Each line below should be repeated exactly as written, with no pictures carried over.

START Data

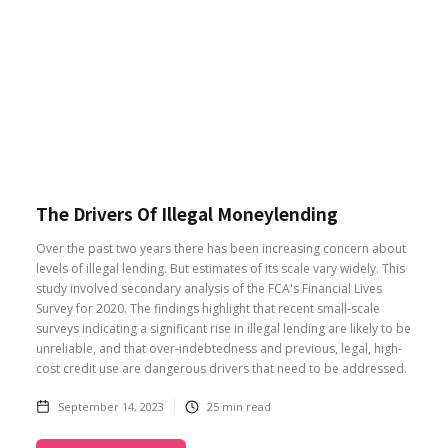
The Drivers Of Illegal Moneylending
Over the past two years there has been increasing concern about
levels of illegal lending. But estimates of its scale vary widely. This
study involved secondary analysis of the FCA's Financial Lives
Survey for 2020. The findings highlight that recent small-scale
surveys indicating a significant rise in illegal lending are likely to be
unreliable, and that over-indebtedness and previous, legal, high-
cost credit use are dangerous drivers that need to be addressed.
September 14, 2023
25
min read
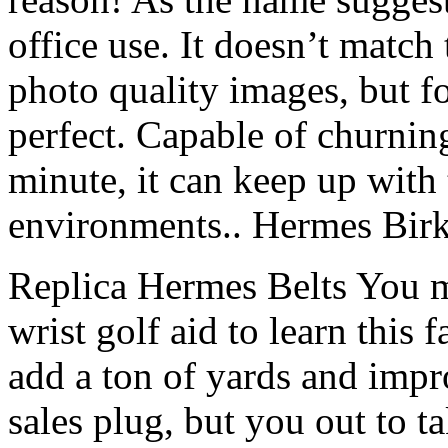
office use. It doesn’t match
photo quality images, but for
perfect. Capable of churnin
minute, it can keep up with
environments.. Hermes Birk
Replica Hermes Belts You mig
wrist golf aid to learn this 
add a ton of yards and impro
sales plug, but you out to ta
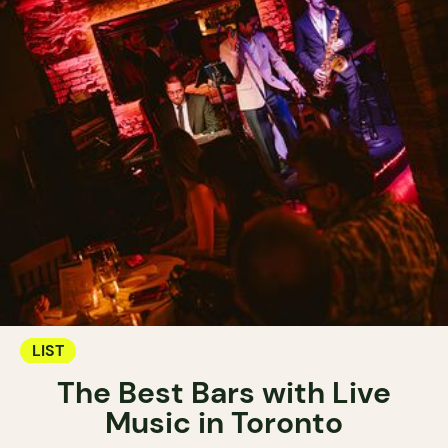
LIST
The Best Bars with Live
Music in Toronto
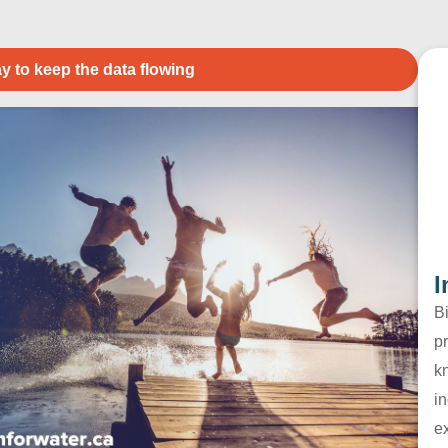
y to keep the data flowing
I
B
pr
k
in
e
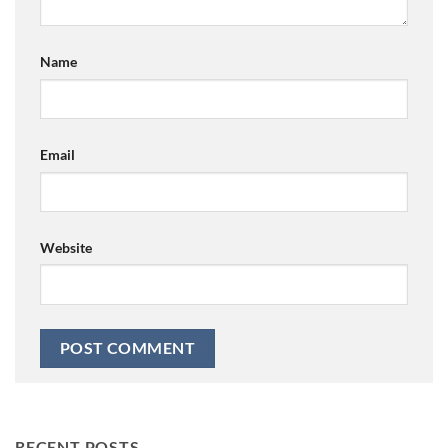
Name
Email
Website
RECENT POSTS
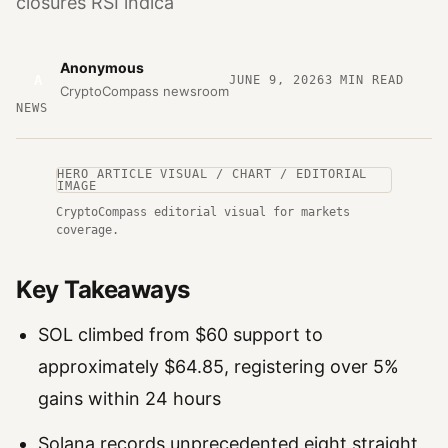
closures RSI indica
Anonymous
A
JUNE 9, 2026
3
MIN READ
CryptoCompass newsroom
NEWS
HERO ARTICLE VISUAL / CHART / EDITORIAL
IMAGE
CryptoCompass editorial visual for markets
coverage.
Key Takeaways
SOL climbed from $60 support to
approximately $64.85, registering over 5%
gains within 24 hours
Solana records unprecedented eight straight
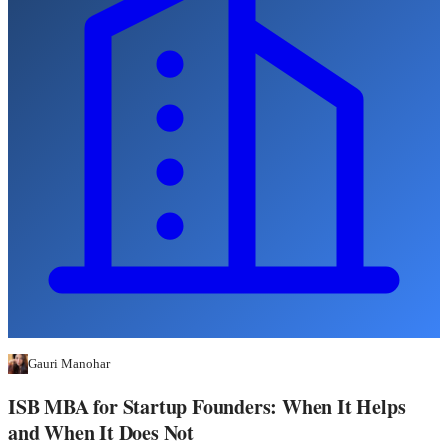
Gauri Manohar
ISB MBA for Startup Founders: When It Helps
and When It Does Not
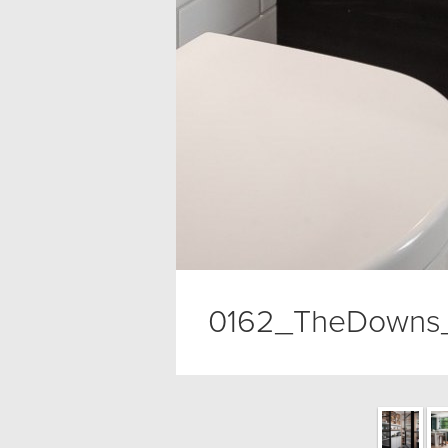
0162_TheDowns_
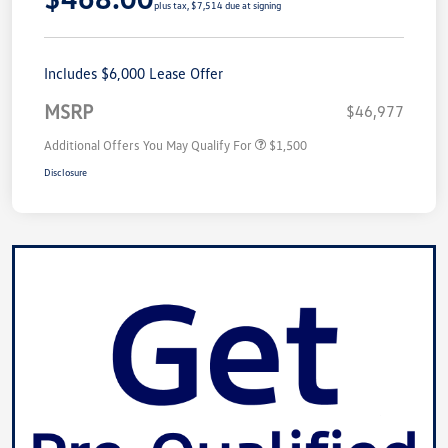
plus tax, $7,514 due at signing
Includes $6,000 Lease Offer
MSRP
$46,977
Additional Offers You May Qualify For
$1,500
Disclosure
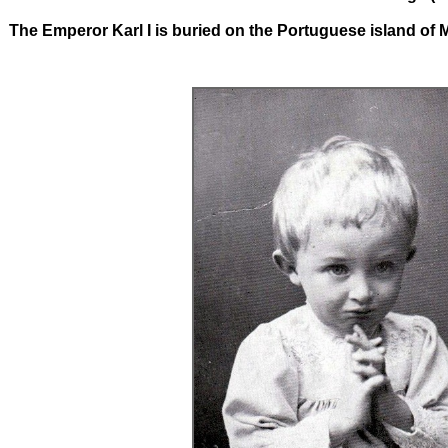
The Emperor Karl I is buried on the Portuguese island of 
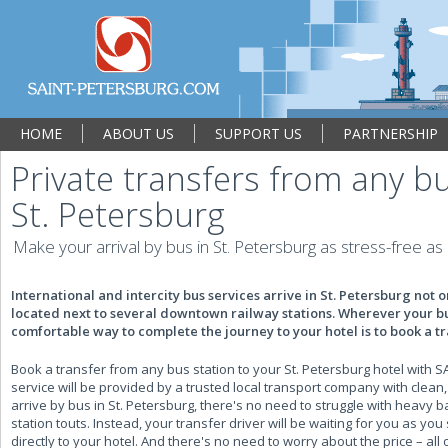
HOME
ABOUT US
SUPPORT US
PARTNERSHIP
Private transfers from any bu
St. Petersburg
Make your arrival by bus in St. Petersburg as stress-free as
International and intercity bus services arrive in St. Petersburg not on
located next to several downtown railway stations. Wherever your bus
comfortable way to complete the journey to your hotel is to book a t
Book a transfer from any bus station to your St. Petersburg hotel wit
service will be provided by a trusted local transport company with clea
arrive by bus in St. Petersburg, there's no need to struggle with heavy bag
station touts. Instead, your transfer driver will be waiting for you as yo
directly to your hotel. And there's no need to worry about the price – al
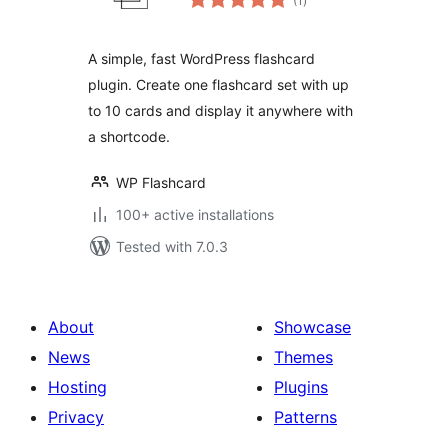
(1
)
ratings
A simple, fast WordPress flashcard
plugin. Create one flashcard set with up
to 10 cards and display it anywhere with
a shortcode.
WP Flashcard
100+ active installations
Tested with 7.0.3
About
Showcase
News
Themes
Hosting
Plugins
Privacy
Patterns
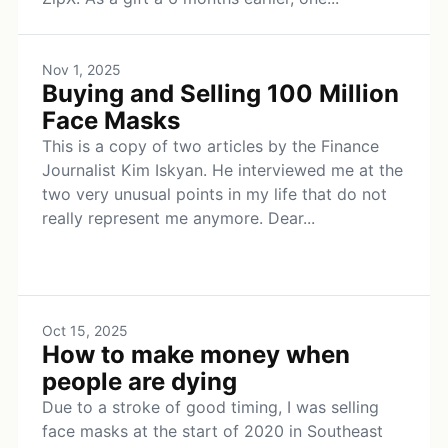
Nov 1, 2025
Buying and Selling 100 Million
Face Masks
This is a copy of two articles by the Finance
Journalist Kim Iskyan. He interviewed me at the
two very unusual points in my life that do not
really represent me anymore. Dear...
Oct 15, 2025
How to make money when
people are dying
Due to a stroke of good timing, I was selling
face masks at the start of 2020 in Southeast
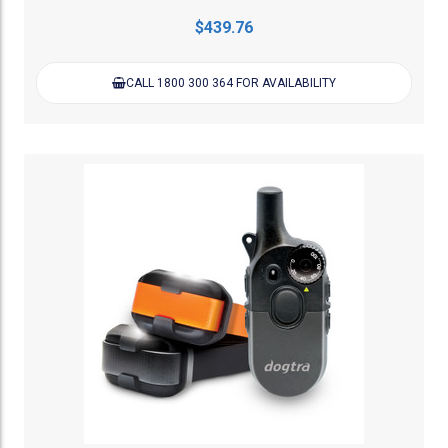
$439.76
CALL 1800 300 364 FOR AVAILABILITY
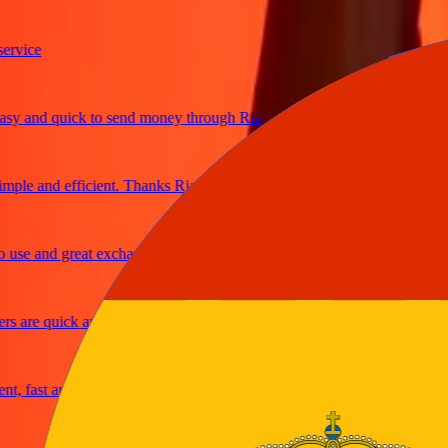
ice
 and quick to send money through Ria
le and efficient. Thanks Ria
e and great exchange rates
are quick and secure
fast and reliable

END Data

- **Exercise answer**:
The Drivers Of Illegal Moneylending
Over the past two years there has been increasing concern about
levels of illegal lending. But estimates of its scale vary widely. This
study involved secondary analysis of the FCA's Financial Lives
Survey for 2020. The findings highlight that recent small-scale
surveys indicating a significant rise in illegal lending are likely to be
unreliable, and that over-indebtedness and previous, legal, high-
cost credit use are dangerous drivers that need to be addressed.
September 14, 2023
25
min read
office use. It doesn’t match
photo quality images, but for
perfect. Capable of churnin
minute, it can keep up with
environments.. Hermes Birk
Replica Hermes Belts You mig
wrist golf aid to learn this 
add a ton of yards and impro
sales plug, but you out to ta
LIST
The Best Bars with Live
Music in Toronto
y to keep the data flowing
I
B
pr
k
in
e
Name
Email
Website
RECENT POSTS
closures RSI indica
Anonymous
A
JUNE 9, 2026
3
MIN READ
CryptoCompass newsroom
NEWS
HERO ARTICLE VISUAL / CHART / EDITORIAL
IMAGE
CryptoCompass editorial visual for markets
coverage.
Key Takeaways
SOL climbed from $60 support to
approximately $64.85, registering over 5%
gains within 24 hours
Solana records unprecedented eight straight
Gauri Manohar
ISB MBA for Startup Founders: When It Helps
and When It Does Not
0162_TheDowns_
plus tax, $7,514 due at signing
Includes $6,000 Lease Offer
MSRP
$46,977
Additional Offers You May Qualify For
$1,500
Disclosure
The Emperor Karl I is buried on the Portuguese island of 
HOME
ABOUT US
SUPPORT US
PARTNERSHIP
Private transfers from any bu
St. Petersburg
Make your arrival by bus in St. Petersburg as stress-free as
International and intercity bus services arrive in St. Petersburg not on
located next to several downtown railway stations. Wherever your bus
comfortable way to complete the journey to your hotel is to book a t
Book a transfer from any bus station to your St. Petersburg hotel wit
service will be provided by a trusted local transport company with clea
arrive by bus in St. Petersburg, there's no need to struggle with heavy bag
station touts. Instead, your transfer driver will be waiting for you as yo
directly to your hotel. And there's no need to worry about the price – al
(1
)
ratings
A simple, fast WordPress flashcard
plugin. Create one flashcard set with up
to 10 cards and display it anywhere with
a shortcode.
WP Flashcard
100+ active installations
Tested with 7.0.3
About
Showcase
News
Themes
Hosting
Plugins
Privacy
Patterns
Nov 1, 2025
Buying and Selling 100 Million
Face Masks
This is a copy of two articles by the Finance
Journalist Kim Iskyan. He interviewed me at the
two very unusual points in my life that do not
really represent me anymore. Dear...
Oct 15, 2025
How to make money when
people are dying
Due to a stroke of good timing, I was selling
face masks at the start of 2020 in Southeast
$439.76
CALL 1800 300 364 FOR AVAILABILITY
ice
 and quick to send money through Ria
le and efficient. Thanks Ria
e and great exchange rates
are quick and secure
fast and reliable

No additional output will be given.